Do you mean something like this?

My unit is a Road Rover and it requires you to keep the factory monitor as part of the system. (It's buried within the dash).


----------



## iKermit (Dec 13, 2010)

Camcruse said:


> Do you mean something like this?
> 
> My unit is a Road Rover and it requires you to keep the factory monitor as part of the system. (It's buried within the dash).


That's cool! I would want a bigger screen.

Bigger is better... ahem...


----------



## FilipinoUSMarine (Sep 9, 2011)

camcruse where did you purchase your roadrover unit from?


----------



## mido (Sep 28, 2011)

There is a long thread that has almost all the details -


----------



## Camcruse (Oct 4, 2011)

iKermit said:


> That's cool! I would want a bigger screen.
> 
> Bigger is better... ahem...


As Mido said, there's a long thread about it.

AND....The Road Rover unit is far from plug and play. which as been confirmed in the USA and Egypt.


----------



## Cruz3r (Jul 13, 2011)

Camcruse said:


> Do you mean something like this?
> 
> My unit is a Road Rover and it requires you to keep the factory monitor as part of the system. (It's buried within the dash).

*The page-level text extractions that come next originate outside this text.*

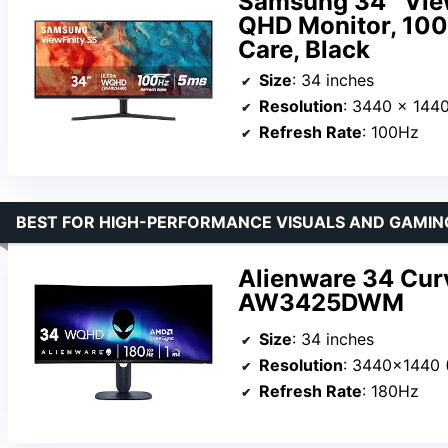
Samsung 34″ View
QHD Monitor, 100
Care, Black
Size
: 34 inches
Resolution
: 3440 x 144
Refresh Rate
: 100Hz
BEST FOR HIGH-PERFORMANCE VISUALS AND GAMIN
Alienware 34 Cur
AW3425DWM
Size
: 34 inches
Resolution
: 3440×1440
Refresh Rate
: 180Hz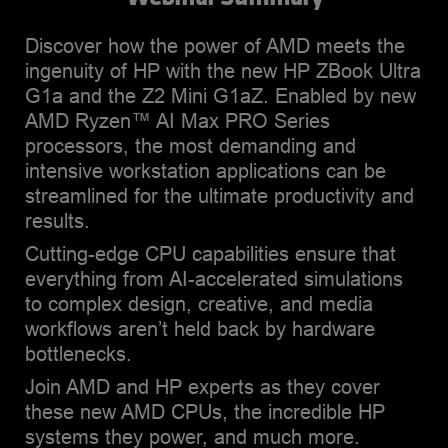
experience in sales,
business, and marketing
Discover how the power of AMD meets the
analysis, alliance
ingenuity of HP with the new HP ZBook Ultra
partnerships, technology
G1a and the Z2 Mini G1aZ. Enabled by new
consulting, and
AMD Ryzen™ AI Max PRO Series
product/service
processors, the most demanding and
management. Brian lives in
intensive workstation applications can be
Houston, TX, with his wife
streamlined for the ultimate productivity and
Tracy. He is an avid traveler,
results.
who loves to scuba dive
Cutting-edge CPU capabilities ensure that
and hike, as well as box.
everything from AI-accelerated simulations
Brian holds a B. A. in
to complex design, creative, and media
management and an MBA
workflows aren’t held back by hardware
in marketing and has
bottlenecks.
completed continuing
education work at Stanford
Join AMD and HP experts as they cover
University and Columbia
these new AMD CPUs, the incredible HP
University, both as a
systems they power, and much more.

Yeah i guess something like that, although like ikermit said bigger lol but where is this forum that everyone is talking about i couldnt find anything.


----------



## Camcruse (Oct 4, 2011)

Cruz3r said:


> Yeah i guess something like that, although like ikermit said bigger lol but where is this forum that everyone is talking about i couldnt find anything.


The in dash unit is 7". Can't fit anything bigger than that.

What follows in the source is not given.